A Cu-Pd alloy catalyst with partial phase separation for the electrochemical CO2 reduction reaction

Abstract

Cu catalysts can convert CO2 through an electrochemical reduction reaction into a variety of useful carbon-based products. However, this capability provides an obstacle to increasing the selectivity for a single product. Herein, we report a simple fabrication method for a Cu-Pd alloy catalyst for use in a membrane electrode assembly (MEA)-based CO2 electrolyzer for the electrochemical CO2 reduction reaction (ECRR) with high selectivity for CO production. When the composition of the Cu-Pd alloy catalyst was fabricated at 6:4, the selectivity for CO increased and the production of multi-carbon compounds and hydrogen is suppressed.

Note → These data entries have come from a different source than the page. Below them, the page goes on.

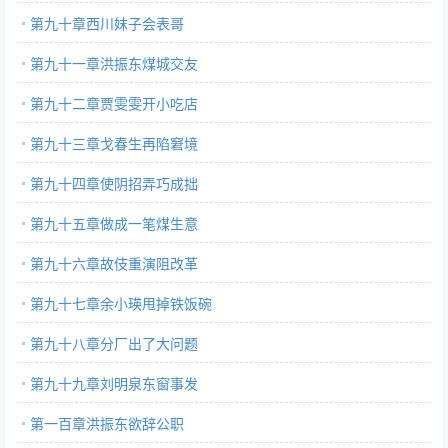
第九十章西川妺子会表哥
第九十一章洪振东煤城交友
第九十二章贾雯雯开小吃店
第九十三章戈春生再陷窘境
第九十四章使阴招弄巧成拙
第九十五章做成一笔煤生意
第九十六章故伎重演阻改革
第九十七章余小瑛甩掉铁饭碗
第九十八章分厂出了大问题
第九十九章刘明泉东窗事发
第一百章洪振东欲辞公职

Introducing a Cu-Pd alloy catalyst with 6:4 ratio as the cathode of the MEA-based CO2 electrolyzer showed a CO faradaic efficiency of 92.8% at 2.4 Vcell. We assumed that these results contributed from the crystal planes on the surface of the Cu-Pd alloy. The phases of the Cu-Pd alloy catalyst were partially separated through annealing to fabricate a catalyst with high selectivity for CO at low voltage and C2H4 at high voltage. The results of CO-stripping testing confirmed that when Cu partially separates from the lattice of the Cu-Pd alloy, the desorption of *CO is suppressed, suggesting that C–C coupling reaction is favored.